I flicked my eyes to the blade. "Do I really need to tell you?"

He stared hard for a moment and dropped the knife. It clanged a few times on the pavement and I'm sure a few angels got their wings. He dropped his hands and puffed out his chest, again commenting on my wretched, white teeth. He took a quick jab which brushed an incisor, but couldn't make me flinch from the stare.

I felt my knees shake—a mix of the chill in the air, gathering adrenaline, and stark terror.

"I don't want to fight you," I said, turning my body sideways as I recalled Tae Kwon Do, Lesson One.

"I don't want to fight neither." Drunkenness turning out to be my ally after all, Little Hawk seemed to forget for a moment that he was the instigator.

"Cool. I'm going to grab my pack and head on down the road."

"I done stole your pack!"

"The hell you did," I said, picking it up and strapping it on.

I'd actually beat him without ever lifting a hand. I was even so bold as to tell him it was nice to meet him and extend my hand in friendship. He filled it with swear words and took a step back. I felt like Gandhi.

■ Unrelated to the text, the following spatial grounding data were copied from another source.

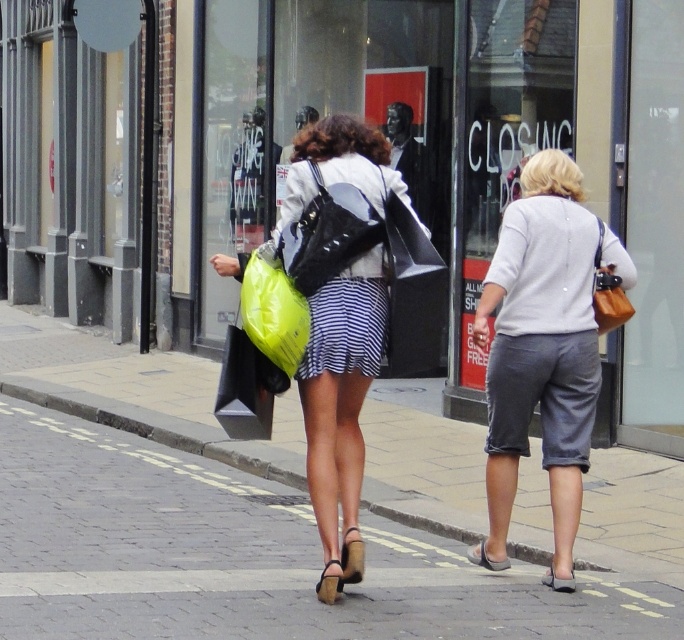 You are a window cleaner standing on the sidewalk. You need to clean the matte black sign at center and the gray cotton shorts at center. Which object is taller so you know where to start first?

The matte black sign at center is taller than the gray cotton shorts at center, so you should start cleaning the matte black sign at center first.

What is located at the point with coordinates (x=542, y=349)?

The gray cotton shorts at center are located at the point with coordinates (x=542, y=349). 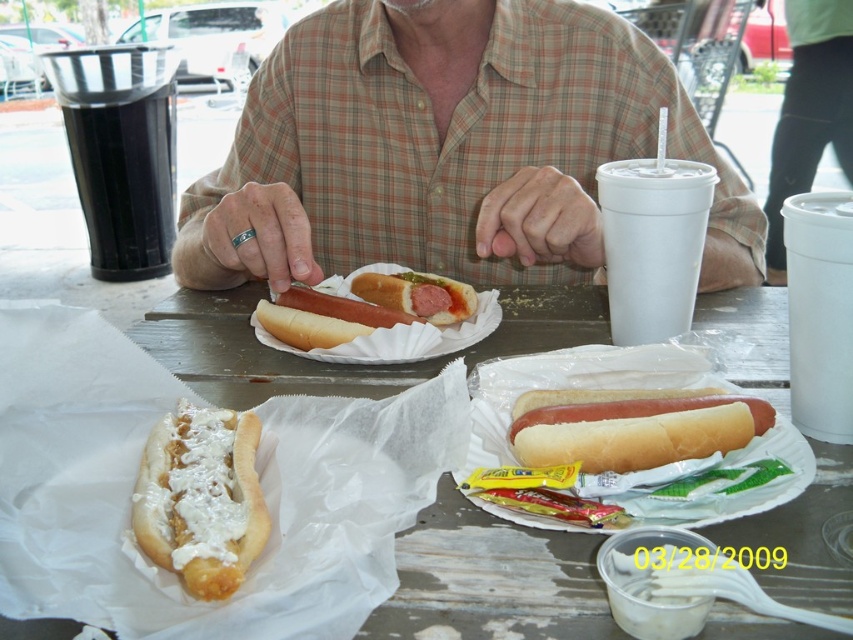 What is located at the coordinates point (447, 148) in the image?

A plaid shirt is located at point (447, 148).

You are standing at the picnic table and want to grab the closest item to you. Which point should you reach towards, point [653,426] or point [323,332]?

Point [653,426] is closer to the viewer, so you should reach towards point [653,426].

You are at a picnic table and want to grab the smooth red hot dog at center. Which direction should you look first to find it relative to the white paper hot dog at center?

The smooth red hot dog at center is above the white paper hot dog at center, so you should look upwards from the white paper hot dog at center to find it. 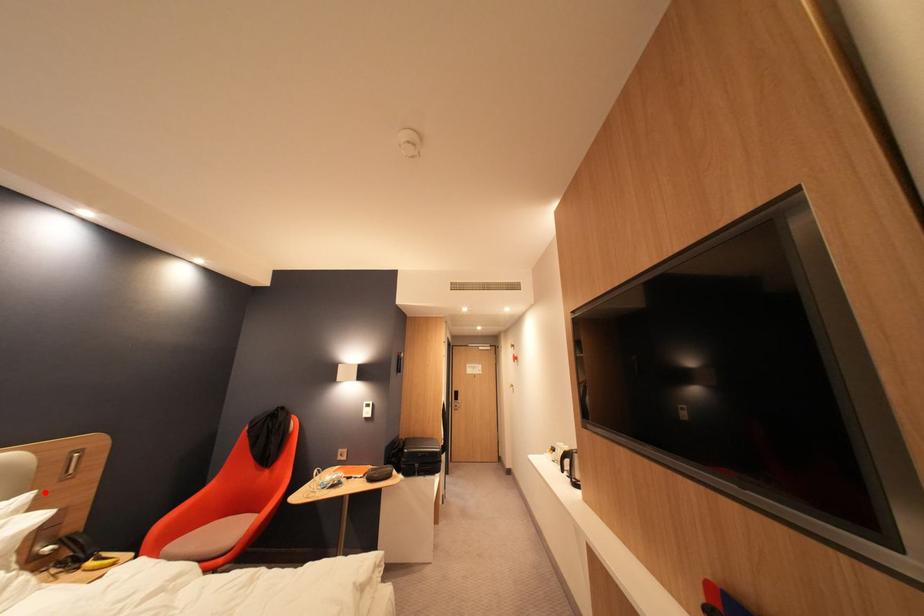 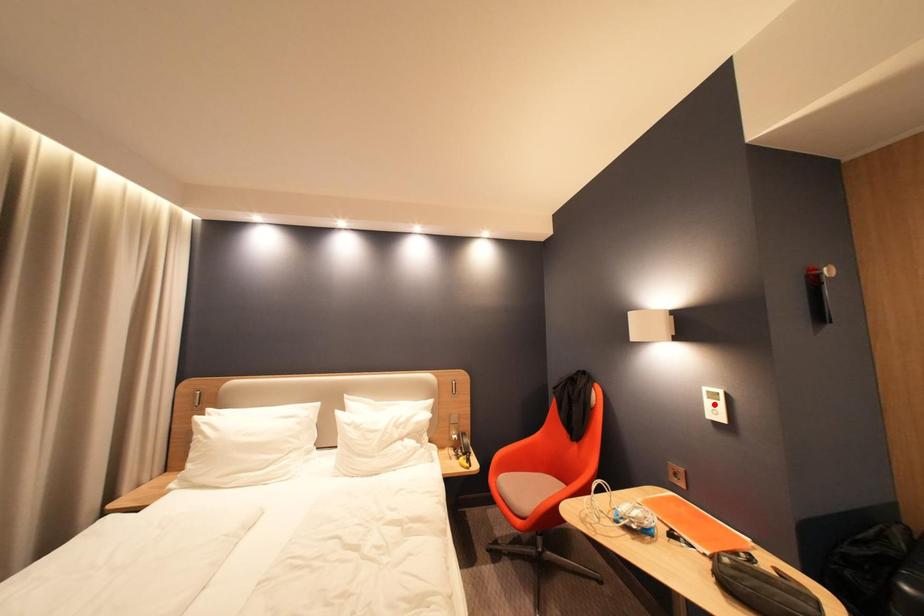 I am providing you with two images of the same scene from different viewpoints. A red point is marked on the first image and another point is marked on the second image. Is the red point in image1 aligned with the point shown in image2?

No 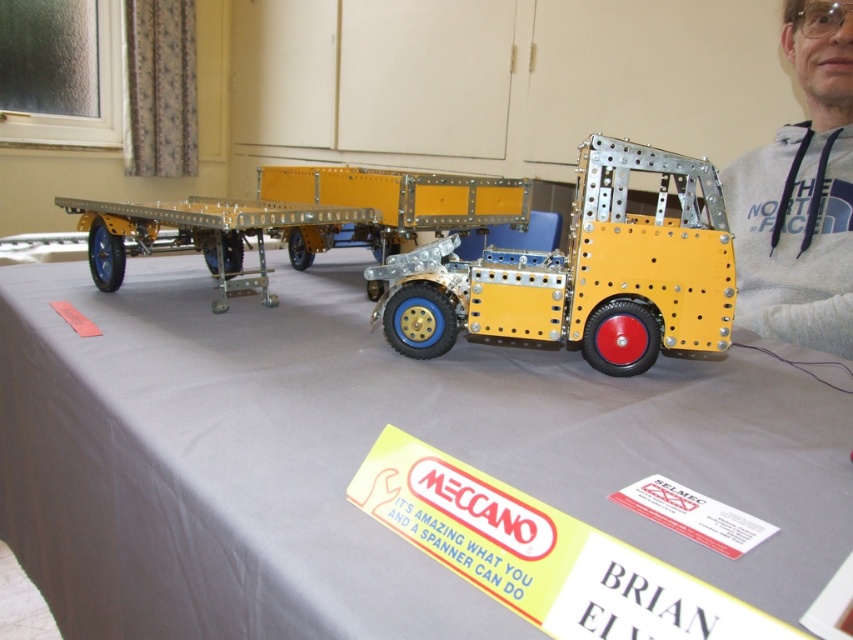 Question: Does yellow metallic truck at center appear over gray fleece hoodie at upper right?

Choices:
 (A) yes
 (B) no

Answer: (B)

Question: Does yellow metallic truck at center come behind gray fleece hoodie at upper right?

Choices:
 (A) yes
 (B) no

Answer: (B)

Question: Is gray fleece hoodie at upper right closer to the viewer compared to metallic yellow trailer truck at center?

Choices:
 (A) no
 (B) yes

Answer: (A)

Question: Which of the following is the farthest from the observer?

Choices:
 (A) yellow metallic truck at center
 (B) metallic yellow trailer truck at center
 (C) gray fleece hoodie at upper right
 (D) gray fabric at center

Answer: (C)

Question: Which of the following is the farthest from the observer?

Choices:
 (A) gray fabric at center
 (B) yellow metallic truck at center
 (C) metallic yellow trailer truck at center
 (D) gray fleece hoodie at upper right

Answer: (D)

Question: Based on their relative distances, which object is nearer to the yellow metallic truck at center?

Choices:
 (A) gray fleece hoodie at upper right
 (B) gray fabric at center

Answer: (B) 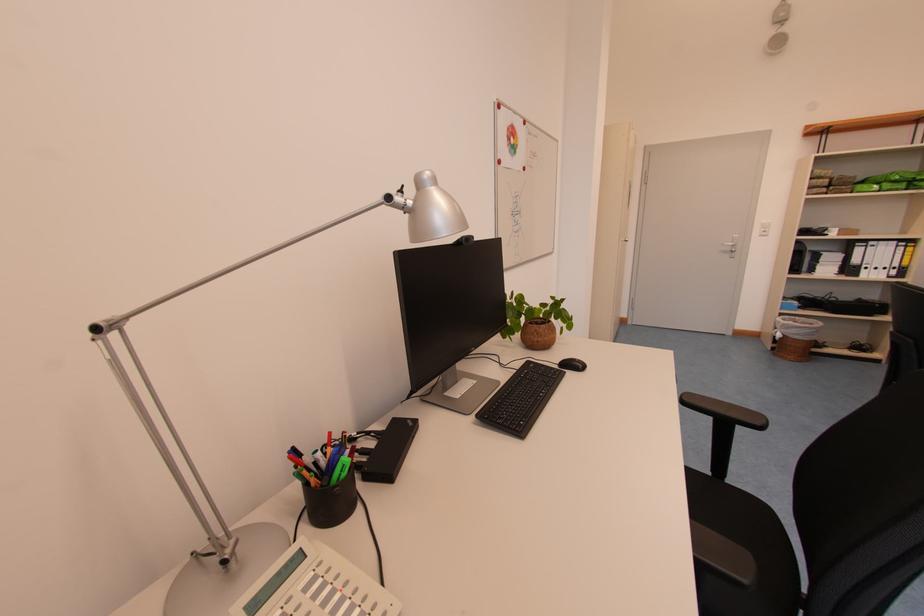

I shook hands with Josh, keeping one eye on the madman and one on the blade.

"See you down the road," Josh said, beaming amazedly.

"Looking forward to it," I said as I walked out of the parking lot and down the street.

I wanted to run. I wanted to sit. I wanted to cuss. I wanted to shit.

But my white teeth must have glowed like a beacon through the empty adobe streets, as I smiled my way through morning and headed out of town, life forever providing as long as I accepted it.